Citizenship education in Irish secondary schools: the influence of curriculum content, school culture and stakeholder perspectives

This research interrogates the status of citizenship education in Irish secondary schools. The following questions are examined: How does school culture impact on citizenship education? What value is accorded to the subjects, Civic, Social and Political Education (CSPE) and Social, Personal and Health Education (SPHE)? To what extent are the subjects of both the cognitive and non-cognitive curricula affirmed? The importance of these factors in supporting the social, ethical, personal, political and emotional development of students is explored. The concept of citizenship is dynamic and constantly evolving in response to societal change.

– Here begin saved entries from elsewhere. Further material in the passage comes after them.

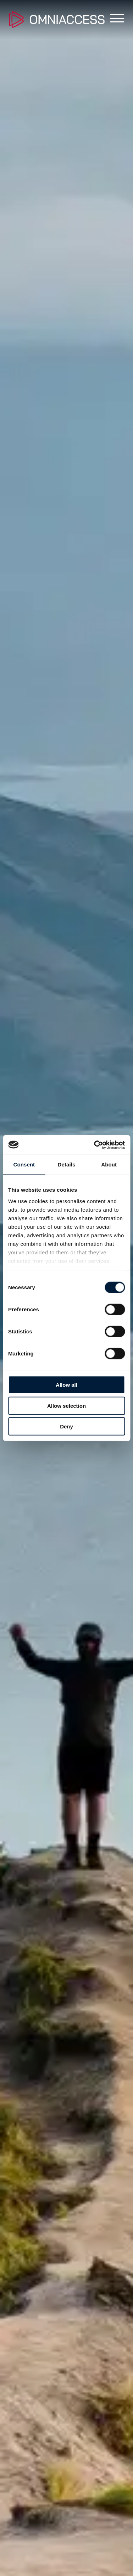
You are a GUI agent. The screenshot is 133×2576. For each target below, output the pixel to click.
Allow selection (66, 1405)
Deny (66, 1426)
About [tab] (109, 1164)
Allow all (66, 1385)
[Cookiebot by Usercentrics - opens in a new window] (95, 1144)
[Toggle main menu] (114, 19)
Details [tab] (67, 1164)
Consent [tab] (24, 1164)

Society is increasingly concerned with issues such as: globalisation; cosmopolitanism; the threat of global risk; environment sustainability; socio-economic inequality; and recognition/misrecognition of new identities and group rights. The pedagogical philosophy of Paulo Freire which seeks to educate for the conscientisation and humanisation of the student is central to this research. Using a mixed methods approach, data on the insights of students, parents, teachers and school Principals was collected. In relation to Irish secondary school education, the study reached three main conclusions. (1) The educational stakeholders rate the subjects of the non-cognitive curriculum poorly. (2) The subjects Civic, Social and Political education (CSPE), and Social, Personal and Health Education (SPHE) command a low status in the secondary school setting. (3) The day-to-day school climate is influenced by an educational philosophy that is instrumentalist in character. Elements of school culture such as: the ethic of care; the informal curriculum; education for life after school; and affirmation of teachers, are not sufficiently prioritised in supporting education for citizenship. The research concludes that the approach to education for citizenship needs to be more robust within the overall curriculum, and culture and ethos of the Irish education system.